*** Opening Data for the task ***

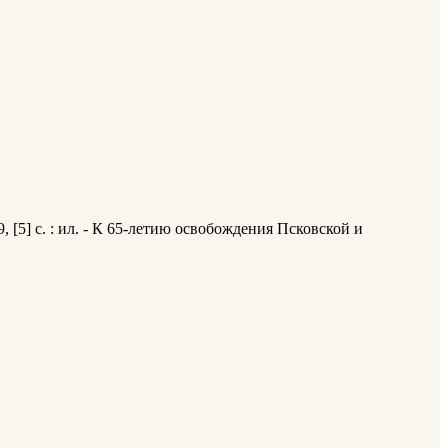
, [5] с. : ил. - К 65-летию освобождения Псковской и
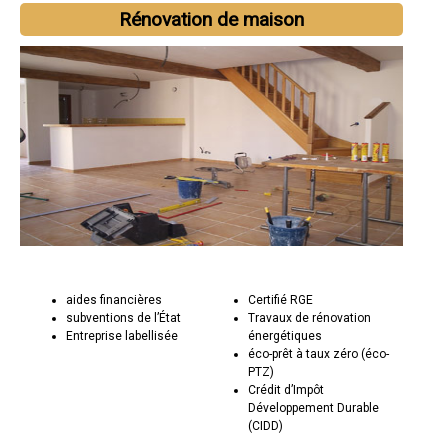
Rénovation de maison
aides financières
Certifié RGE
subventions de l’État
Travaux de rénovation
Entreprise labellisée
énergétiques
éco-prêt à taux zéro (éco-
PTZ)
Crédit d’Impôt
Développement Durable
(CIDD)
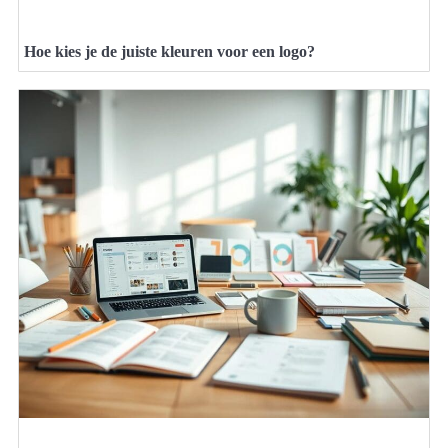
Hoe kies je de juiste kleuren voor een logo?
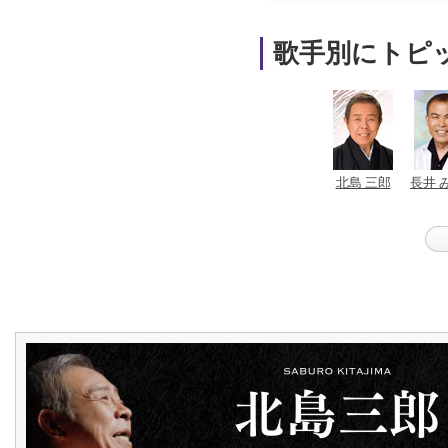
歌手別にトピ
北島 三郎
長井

*** Closing Data for the task ***

**Brief**
The records are to be returned word for word, without any of their pictures.

**Response to the task**
, [5] с. : ил. - К 65-летию освобождения Псковской и
Rénovation de maison
aides financières
Certifié RGE
subventions de l’État
Travaux de rénovation
Entreprise labellisée
énergétiques
éco-prêt à taux zéro (éco-
PTZ)
Crédit d’Impôt
Développement Durable
(CIDD)
Hoe kies je de juiste kleuren voor een logo?
歌手別にトピ
北島 三郎
長井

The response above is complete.